Your task
Could you output the entire listing without altering anything?

Input data section start

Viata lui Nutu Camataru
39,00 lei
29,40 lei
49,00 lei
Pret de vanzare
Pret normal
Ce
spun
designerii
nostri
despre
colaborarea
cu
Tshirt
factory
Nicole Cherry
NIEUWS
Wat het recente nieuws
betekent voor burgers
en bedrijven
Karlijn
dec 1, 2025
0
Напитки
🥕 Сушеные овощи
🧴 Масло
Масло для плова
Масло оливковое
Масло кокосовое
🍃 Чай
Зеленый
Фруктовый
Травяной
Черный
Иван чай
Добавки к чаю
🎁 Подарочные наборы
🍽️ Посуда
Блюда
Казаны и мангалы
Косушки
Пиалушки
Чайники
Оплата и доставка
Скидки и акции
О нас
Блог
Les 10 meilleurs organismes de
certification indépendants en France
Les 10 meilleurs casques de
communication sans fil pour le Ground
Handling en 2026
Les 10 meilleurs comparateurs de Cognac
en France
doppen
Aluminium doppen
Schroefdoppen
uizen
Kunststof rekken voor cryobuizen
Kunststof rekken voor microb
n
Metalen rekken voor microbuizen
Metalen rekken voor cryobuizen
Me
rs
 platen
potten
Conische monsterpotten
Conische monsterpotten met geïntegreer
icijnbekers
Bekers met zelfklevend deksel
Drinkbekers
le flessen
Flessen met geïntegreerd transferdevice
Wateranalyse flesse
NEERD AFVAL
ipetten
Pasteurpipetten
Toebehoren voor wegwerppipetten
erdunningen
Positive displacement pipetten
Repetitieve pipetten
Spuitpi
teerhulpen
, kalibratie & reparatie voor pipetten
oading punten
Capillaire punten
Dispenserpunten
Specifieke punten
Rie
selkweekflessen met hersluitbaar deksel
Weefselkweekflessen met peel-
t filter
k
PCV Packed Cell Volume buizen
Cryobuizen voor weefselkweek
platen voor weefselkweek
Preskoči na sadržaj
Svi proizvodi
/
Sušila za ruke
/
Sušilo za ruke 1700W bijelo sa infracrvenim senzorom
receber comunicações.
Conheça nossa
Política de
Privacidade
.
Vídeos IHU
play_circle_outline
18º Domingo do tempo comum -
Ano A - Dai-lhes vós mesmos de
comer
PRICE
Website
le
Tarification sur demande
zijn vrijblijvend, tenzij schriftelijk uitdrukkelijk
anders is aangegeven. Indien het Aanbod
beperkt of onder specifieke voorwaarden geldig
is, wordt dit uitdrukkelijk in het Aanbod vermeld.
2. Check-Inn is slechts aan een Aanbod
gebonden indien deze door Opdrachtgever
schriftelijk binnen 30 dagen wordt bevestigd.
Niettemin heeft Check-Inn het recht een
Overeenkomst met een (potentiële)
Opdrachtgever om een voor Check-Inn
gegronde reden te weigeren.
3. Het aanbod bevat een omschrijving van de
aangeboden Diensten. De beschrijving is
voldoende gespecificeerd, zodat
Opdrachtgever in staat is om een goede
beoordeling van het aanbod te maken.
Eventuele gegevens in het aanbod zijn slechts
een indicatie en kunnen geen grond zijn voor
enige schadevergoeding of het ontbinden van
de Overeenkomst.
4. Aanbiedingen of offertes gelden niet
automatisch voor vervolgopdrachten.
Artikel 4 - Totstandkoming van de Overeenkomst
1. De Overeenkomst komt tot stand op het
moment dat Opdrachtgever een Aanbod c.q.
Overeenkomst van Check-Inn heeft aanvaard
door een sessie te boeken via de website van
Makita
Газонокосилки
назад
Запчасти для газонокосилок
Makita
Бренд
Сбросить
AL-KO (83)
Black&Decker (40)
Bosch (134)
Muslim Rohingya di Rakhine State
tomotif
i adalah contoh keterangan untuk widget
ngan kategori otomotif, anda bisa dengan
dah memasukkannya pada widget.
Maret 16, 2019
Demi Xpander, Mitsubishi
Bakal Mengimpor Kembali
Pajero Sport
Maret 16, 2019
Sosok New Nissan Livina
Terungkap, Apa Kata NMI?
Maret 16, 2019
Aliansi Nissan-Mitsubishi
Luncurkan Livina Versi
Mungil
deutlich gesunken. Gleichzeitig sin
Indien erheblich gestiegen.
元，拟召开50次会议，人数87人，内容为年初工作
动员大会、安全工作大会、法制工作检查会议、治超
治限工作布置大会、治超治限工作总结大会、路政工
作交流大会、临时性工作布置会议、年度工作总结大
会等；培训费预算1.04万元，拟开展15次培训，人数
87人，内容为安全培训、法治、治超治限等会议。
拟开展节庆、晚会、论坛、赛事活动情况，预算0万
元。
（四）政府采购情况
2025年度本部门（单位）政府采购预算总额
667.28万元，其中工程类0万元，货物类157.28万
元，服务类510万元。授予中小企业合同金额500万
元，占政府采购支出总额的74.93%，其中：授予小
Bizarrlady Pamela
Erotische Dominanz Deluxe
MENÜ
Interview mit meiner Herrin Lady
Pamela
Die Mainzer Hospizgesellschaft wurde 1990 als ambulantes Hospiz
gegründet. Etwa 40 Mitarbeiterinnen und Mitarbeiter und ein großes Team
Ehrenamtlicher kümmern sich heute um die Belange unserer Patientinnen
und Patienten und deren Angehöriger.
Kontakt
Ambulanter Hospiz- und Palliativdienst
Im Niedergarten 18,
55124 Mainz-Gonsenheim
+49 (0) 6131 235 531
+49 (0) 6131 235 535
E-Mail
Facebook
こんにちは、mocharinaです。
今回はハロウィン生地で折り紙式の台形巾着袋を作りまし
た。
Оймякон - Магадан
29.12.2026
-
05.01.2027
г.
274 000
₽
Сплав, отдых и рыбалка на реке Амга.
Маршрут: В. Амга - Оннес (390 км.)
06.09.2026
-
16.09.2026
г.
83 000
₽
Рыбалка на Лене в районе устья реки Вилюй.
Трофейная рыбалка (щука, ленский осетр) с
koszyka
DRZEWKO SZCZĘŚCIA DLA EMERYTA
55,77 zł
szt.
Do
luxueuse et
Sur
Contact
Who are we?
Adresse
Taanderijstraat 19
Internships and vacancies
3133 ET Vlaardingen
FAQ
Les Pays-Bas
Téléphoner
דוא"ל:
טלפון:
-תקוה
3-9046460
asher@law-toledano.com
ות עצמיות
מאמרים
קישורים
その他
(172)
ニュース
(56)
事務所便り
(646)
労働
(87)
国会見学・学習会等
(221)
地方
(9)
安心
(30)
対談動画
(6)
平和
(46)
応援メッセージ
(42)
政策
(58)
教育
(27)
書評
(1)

Input data section end

Solution for this problem
Viata lui Nutu Camataru
39,00 lei
29,40 lei
49,00 lei
Pret de vanzare
Pret normal
Ce
spun
designerii
nostri
despre
colaborarea
cu
Tshirt
factory
Nicole Cherry
NIEUWS
Wat het recente nieuws
betekent voor burgers
en bedrijven
Karlijn
dec 1, 2025
0
Напитки
🥕 Сушеные овощи
🧴 Масло
Масло для плова
Масло оливковое
Масло кокосовое
🍃 Чай
Зеленый
Фруктовый
Травяной
Черный
Иван чай
Добавки к чаю
🎁 Подарочные наборы
🍽️ Посуда
Блюда
Казаны и мангалы
Косушки
Пиалушки
Чайники
Оплата и доставка
Скидки и акции
О нас
Блог
Les 10 meilleurs organismes de
certification indépendants en France
Les 10 meilleurs casques de
communication sans fil pour le Ground
Handling en 2026
Les 10 meilleurs comparateurs de Cognac
en France
doppen
Aluminium doppen
Schroefdoppen
uizen
Kunststof rekken voor cryobuizen
Kunststof rekken voor microb
n
Metalen rekken voor microbuizen
Metalen rekken voor cryobuizen
Me
rs
 platen
potten
Conische monsterpotten
Conische monsterpotten met geïntegreer
icijnbekers
Bekers met zelfklevend deksel
Drinkbekers
le flessen
Flessen met geïntegreerd transferdevice
Wateranalyse flesse
NEERD AFVAL
ipetten
Pasteurpipetten
Toebehoren voor wegwerppipetten
erdunningen
Positive displacement pipetten
Repetitieve pipetten
Spuitpi
teerhulpen
, kalibratie & reparatie voor pipetten
oading punten
Capillaire punten
Dispenserpunten
Specifieke punten
Rie
selkweekflessen met hersluitbaar deksel
Weefselkweekflessen met peel-
t filter
k
PCV Packed Cell Volume buizen
Cryobuizen voor weefselkweek
platen voor weefselkweek
Preskoči na sadržaj
Svi proizvodi
/
Sušila za ruke
/
Sušilo za ruke 1700W bijelo sa infracrvenim senzorom
receber comunicações.
Conheça nossa
Política de
Privacidade
.
Vídeos IHU
play_circle_outline
18º Domingo do tempo comum -
Ano A - Dai-lhes vós mesmos de
comer
PRICE
Website
le
Tarification sur demande
zijn vrijblijvend, tenzij schriftelijk uitdrukkelijk
anders is aangegeven. Indien het Aanbod
beperkt of onder specifieke voorwaarden geldig
is, wordt dit uitdrukkelijk in het Aanbod vermeld.
2. Check-Inn is slechts aan een Aanbod
gebonden indien deze door Opdrachtgever
schriftelijk binnen 30 dagen wordt bevestigd.
Niettemin heeft Check-Inn het recht een
Overeenkomst met een (potentiële)
Opdrachtgever om een voor Check-Inn
gegronde reden te weigeren.
3. Het aanbod bevat een omschrijving van de
aangeboden Diensten. De beschrijving is
voldoende gespecificeerd, zodat
Opdrachtgever in staat is om een goede
beoordeling van het aanbod te maken.
Eventuele gegevens in het aanbod zijn slechts
een indicatie en kunnen geen grond zijn voor
enige schadevergoeding of het ontbinden van
de Overeenkomst.
4. Aanbiedingen of offertes gelden niet
automatisch voor vervolgopdrachten.
Artikel 4 - Totstandkoming van de Overeenkomst
1. De Overeenkomst komt tot stand op het
moment dat Opdrachtgever een Aanbod c.q.
Overeenkomst van Check-Inn heeft aanvaard
door een sessie te boeken via de website van
Makita
Газонокосилки
назад
Запчасти для газонокосилок
Makita
Бренд
Сбросить
AL-KO (83)
Black&Decker (40)
Bosch (134)
Muslim Rohingya di Rakhine State
tomotif
i adalah contoh keterangan untuk widget
ngan kategori otomotif, anda bisa dengan
dah memasukkannya pada widget.
Maret 16, 2019
Demi Xpander, Mitsubishi
Bakal Mengimpor Kembali
Pajero Sport
Maret 16, 2019
Sosok New Nissan Livina
Terungkap, Apa Kata NMI?
Maret 16, 2019
Aliansi Nissan-Mitsubishi
Luncurkan Livina Versi
Mungil
deutlich gesunken. Gleichzeitig sin
Indien erheblich gestiegen.
元，拟召开50次会议，人数87人，内容为年初工作
动员大会、安全工作大会、法制工作检查会议、治超
治限工作布置大会、治超治限工作总结大会、路政工
作交流大会、临时性工作布置会议、年度工作总结大
会等；培训费预算1.04万元，拟开展15次培训，人数
87人，内容为安全培训、法治、治超治限等会议。
拟开展节庆、晚会、论坛、赛事活动情况，预算0万
元。
（四）政府采购情况
2025年度本部门（单位）政府采购预算总额
667.28万元，其中工程类0万元，货物类157.28万
元，服务类510万元。授予中小企业合同金额500万
元，占政府采购支出总额的74.93%，其中：授予小
Bizarrlady Pamela
Erotische Dominanz Deluxe
MENÜ
Interview mit meiner Herrin Lady
Pamela
Die Mainzer Hospizgesellschaft wurde 1990 als ambulantes Hospiz
gegründet. Etwa 40 Mitarbeiterinnen und Mitarbeiter und ein großes Team
Ehrenamtlicher kümmern sich heute um die Belange unserer Patientinnen
und Patienten und deren Angehöriger.
Kontakt
Ambulanter Hospiz- und Palliativdienst
Im Niedergarten 18,
55124 Mainz-Gonsenheim
+49 (0) 6131 235 531
+49 (0) 6131 235 535
E-Mail
Facebook
こんにちは、mocharinaです。
今回はハロウィン生地で折り紙式の台形巾着袋を作りまし
た。
Оймякон - Магадан
29.12.2026
-
05.01.2027
г.
274 000
₽
Сплав, отдых и рыбалка на реке Амга.
Маршрут: В. Амга - Оннес (390 км.)
06.09.2026
-
16.09.2026
г.
83 000
₽
Рыбалка на Лене в районе устья реки Вилюй.
Трофейная рыбалка (щука, ленский осетр) с
koszyka
DRZEWKO SZCZĘŚCIA DLA EMERYTA
55,77 zł
szt.
Do
luxueuse et
Sur
Contact
Who are we?
Adresse
Taanderijstraat 19
Internships and vacancies
3133 ET Vlaardingen
FAQ
Les Pays-Bas
Téléphoner
דוא"ל:
טלפון:
-תקוה
3-9046460
asher@law-toledano.com
ות עצמיות
מאמרים
קישורים
その他
(172)
ニュース
(56)
事務所便り
(646)
労働
(87)
国会見学・学習会等
(221)
地方
(9)
安心
(30)
対談動画
(6)
平和
(46)
応援メッセージ
(42)
政策
(58)
教育
(27)
書評
(1)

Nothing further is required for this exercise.